WikiArt is not a huge dataset relative to the model (which has over a billion parameters). One of the main things we were curious about was how the resulting model would be different from the one we started with, which was trained on a much larger and more diverse set of images. Has it ‘overfit’ to the point of being unuseable? How much more ‘arty’ do the results look when passing descriptions that don’t necessarily suggest fine art? And has fine-tuning on a relatively ‘clean’ dataset lowered the ability of the model to produce disturbing outputs? To answer these questions, we generated hundreds of images with both models.

Generated images from the prompts ‘winter landscape’, ‘autumn landscape’ and ‘spring landscape’ (WikiArt model). Note: all results are ‘painterly’ despite no allusion to paintings or art in the prompts. Seeds kept consistent for each set - note the slight similarity in overall structure for corresponding images.

I’ve moved the side-by-side comparisons to a gallery at the end of this post. These were the key takeaways for me:

  • Starting from a ‘photorealistic’ autoencoder didn’t stop it from making very painterly outputs. This was useful - we thought we might have to train our own autoencoder first as well.
  • The type of output definitely shifted, almost everything it makes looks like a painting
  • It lost a lot of more general concepts but does really well with styles/artists/image types present in the dataset.

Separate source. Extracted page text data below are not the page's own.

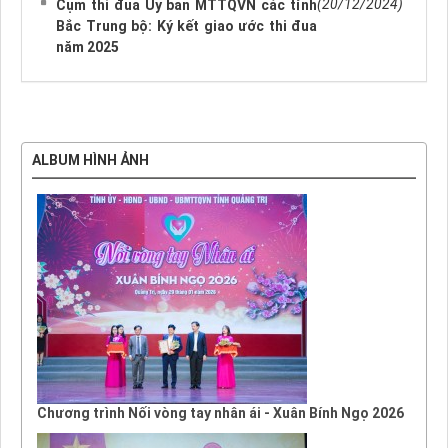
(20/12/2024)
Cụm thi đua Ủy ban MTTQVN các tỉnh
Bắc Trung bộ: Ký kết giao ước thi đua
năm 2025
ALBUM HÌNH ẢNH
Chương trình Nối vòng tay nhân ái - Xuân Bính Ngọ 2026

So landscape paintings are great, but ‘a frog’ is not going to give anything recognizable and ‘an avocado armchair’ is a complete fail :)
  • It may have over-fit, and this seems to have made it much less likely to generate disturbing content (at the expense of also being bad at a lot of other content types).

Closing Thoughts

Approaches like CLOOB-Conditioned Latent Diffusion are bringing down the barrier to entry and making it possible for individuals or small organisations to have a crack at training diffusion models without $$$ of compute.

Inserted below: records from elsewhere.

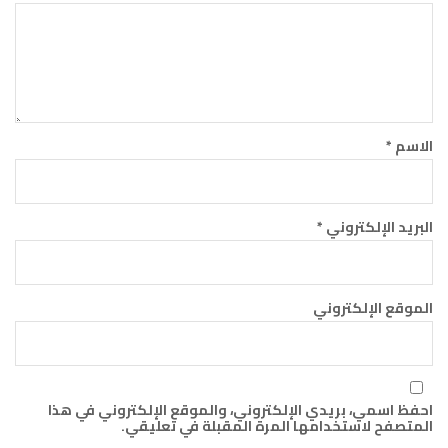
الاسم
*
البريد الإلكتروني
*
الموقع الإلكتروني
احفظ اسمي، بريدي الإلكتروني، والموقع الإلكتروني في هذا
المتصفح لاستخدامها المرة المقبلة في تعليقي.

Our model during training (left) vs OpenAI’s DALL-E 2 (right) which was unveiled during our project and inspired various memes :)

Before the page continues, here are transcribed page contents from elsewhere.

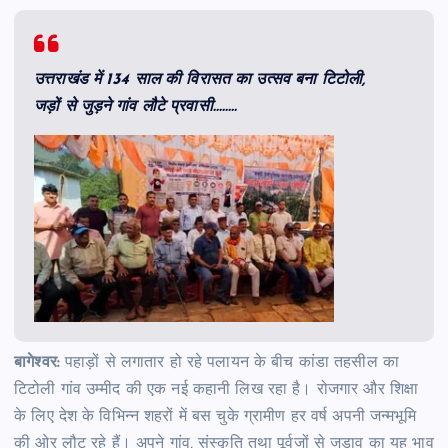
उत्तराखंड में 134 साल की विरासत का उत्सव बना टिटोली,
जड़ों से जुड़ने गांव लौटे प्रवासी……..
बागेश्वर:
पहाड़ों से लगातार हो रहे पलायन के बीच कांडा तहसील का
टिटोली गांव उम्मीद की एक नई कहानी लिख रहा है। रोजगार और शिक्षा
के लिए देश के विभिन्न शहरों में बस चुके ग्रामीण हर वर्ष अपनी जन्मभूमि
की ओर लौट रहे हैं। अपने गांव, संस्कृति तथा पूर्वजों से जुड़ाव का यह भाव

This little experiment of ours has shown that it is possible to train one of these models on a relatively small dataset and end up with something that can create pleasing outputs, even if it can’t quite manage an avocado armchair. And as a bonus, it’s domain-focused enough that I’m happily sharing a live demo that anyone can play with online, without worrying that it’ll be used to generate any highly-realistic fake photographs of celebrity nudity or other such nonsense. What a time to be alive!

Comparison images

A watercolor painting of a rose

Autumn watercolor

Autumn landscape

A Monet Pond

A pink lilly

Tarsila do Amaral

Blue and pink hydrangeas, impressionistic oils

New York skyline in winter

A face, portrait in oils

A female figure, charcoal

The moon over a landscape

Peaceful Blue

Comparison images from our finetuned model (top) and the original model (bottom). Captions are the prompts used.